Der Siebzehndreiundzwanziger
von Wolf Awert

„Guten Tag, Herr Körner, na, wie geht es uns denn heute, darf ich Ihnen meinen Kollegen Dr. Siegel vorstellen, mit seiner, ha, ha, ha, Verstärkung, werden wir schon auf den Grund Ihres Geheimnisses kommen, aber setzen Sie sich doch, Herr Körner.“

Dr. Freund, Psychotherapeut mit einem festen Bein in der Psychoanalyse, blätterte einmal kurz durch Körners umfangreiche Akte.

„Ich rekapituliere noch einmal: Ein Leben nach der Uhr. Waschzwang, Ordnungsdrang verbunden mit dysmorphen Störungen und stark fixierte Traummuster.“

Das Wort „rekapituliere“ wurde von einigen Speichelsprühtröpfchen begleitet.

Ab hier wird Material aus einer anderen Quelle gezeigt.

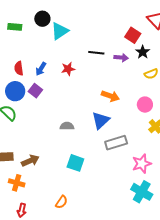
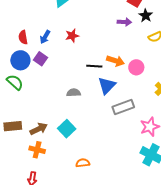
black line: (96, 53) -> (94, 66), moved
pink circle: (145, 105) -> (136, 67), moved
cyan square: (75, 163) -> (67, 129), moved, turned 30
orange cross: (17, 183) -> (37, 150), moved
orange semicircle: (62, 202) -> (83, 163), moved, turned -128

„Neueste Technik“, sagte Dr. Siegel und klappte seinen Laptop auf. „Traumanalysensoftware, Mustererkennungsalgorithmen und moderne Bildverarbeitung. Datenbankgestützt, versteht sich. Das bringt die Psychoanalyse endlich mal auf eine naturwissenschaftliche Grundlage. Welches war denn ihr letzter Traum, Herr Körner? Bestimmt etwas Sexuelles.“

Körner blickte verwirrt umher. Er konnte nicht sagen, welcher von den beiden Ärzte hier das Sagen hatte. Deshalb zog er sich zunächst einmal in sich zurück, schaukelte ein wenig auf seinem Sitz hin und her und antwortete endlich mit monotoner Stimme:

„Es ist eigentlich immer derselbe Traum. Ich steige nach Dienstschluss in den Bus am alten Depot und fahre dann nach Hause.
Eulenwald und Sanddornweg, Siebenweiler, Großkirchplatz.
Da staut es sich dann ein wenig. Weiter geht’s nach
Oberkahlberg, Unterkahlberg, Niederhainsheim, harte Au.
Dort zeigt die Ampel immer Rot. Aber man kann ihn von dort aus schon sehen.“

„Wen sehen?“, fragte Dr. Siegel.

„Na, den Zentralfriedhof. Dann noch das kurze Stück zur Endstation Ossenheim und von da aus wieder zurück.“

„Aber das ist doch ihr ganz normaler Weg von der Arbeit nach Hause. Das verfolgt sie also auch im Schlaf?“

„Nicht ganz. Nach der Arbeit nehme ich immer den Siebzehndreiundzwanziger. Das ist mein Bus. Der bringt mich nach Hause.“

„Und im Schlaf?“

Körner beugte sich vor und setzte eine Verschwörermiene auf.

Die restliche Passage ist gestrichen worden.